The window was a celebration of this achievement, and of 25 years of the Rosslyn Chapel Trust. Helen Rosslyn, who is currently director of the London Original Print Fair, liked Tilson and admires his work, and felt instinctively there was a fit. ‘He was a wonderful printmaker, and a great maker, with such a range of different skills.’

Tilson trained in joinery and carpentry at the Brixton School of Building at the age of 13. After national service, he went on to be at the heart of the so-called youthquake, studying at St Martins and the Royal College and representing Britain at the Venice Biennale in 1964. He had a lifelong love of Italy, living as a newlywed in Sicily, then establishing homes and studios in Tuscany and Venice, developing techniques like impasto in sand and wood – as seen in his Le Crete Senesi series (1995), inspired by the chalk hills around Siena – and spending time in the factories of Murano. His prints meld ancient patterns of marquetry and tilework with his bright ’60s geometry in a fusion that seems utterly natural.

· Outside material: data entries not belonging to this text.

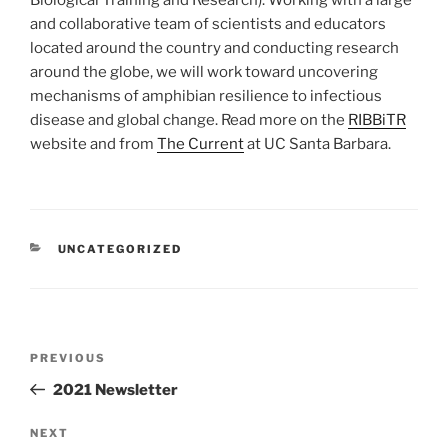
Biological Training and Research). Working with a large
and collaborative team of scientists and educators
located around the country and conducting research
around the globe, we will work toward uncovering
mechanisms of amphibian resilience to infectious
disease and global change. Read more on the
RIBBiTR
website and from
The Current
at UC Santa Barbara.
CATEGORIES
UNCATEGORIZED
Post
Previous
PREVIOUS
navigation
Post
2021 Newsletter
Next
NEXT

Joe Tilson’s watercolour design for the Rosslyn Chapel window, 2020. Courtesy Cristea Roberts

In 2019 he contributed a 36-panel stained-glass work to the Royal Academy summer exhibition, Finestra Venezia, which won the top prize: the Charles Wollaston award. The simplicity of Tilson’s style had reached a kind of apex in his print series The Stones of Venice (2014–23). Working remotely with the conservator Mark Bambrough and his Scottish Glass Studios in Glasgow, Tilson finished the window in 2021. A range of his prints, which ‘speak the same language’ as the window, will be on display and for sale by Cristea Roberts Gallery at the London Original Print Fair this month.

‘Some see a Saltire in the window, others a Venetian ogee,’ says Helen. ‘It’s rather fitting because the chapel is full of so many stories in the stonework, but you’re never quite sure what they are, angels playing the bagpipes and elephants and camels, and so on.’ It’s fitting that a respected 20th-century artist has added a new abstraction. ‘The first rule with a 15th-century chapel, of course, is: don’t mess it up,’ says Helen. ‘We love the window’s timeless quality. And I think, although Joe wasn’t conventionally religious, there is a spirituality to it as well.’

The 39th London Original Print Fair is at Somerset House from 21–24 March; Helen Rosslyn will be in conversation with Sophie Lindo, talking about the window and Joe Tilson, on Sunday 24 March at 2pm.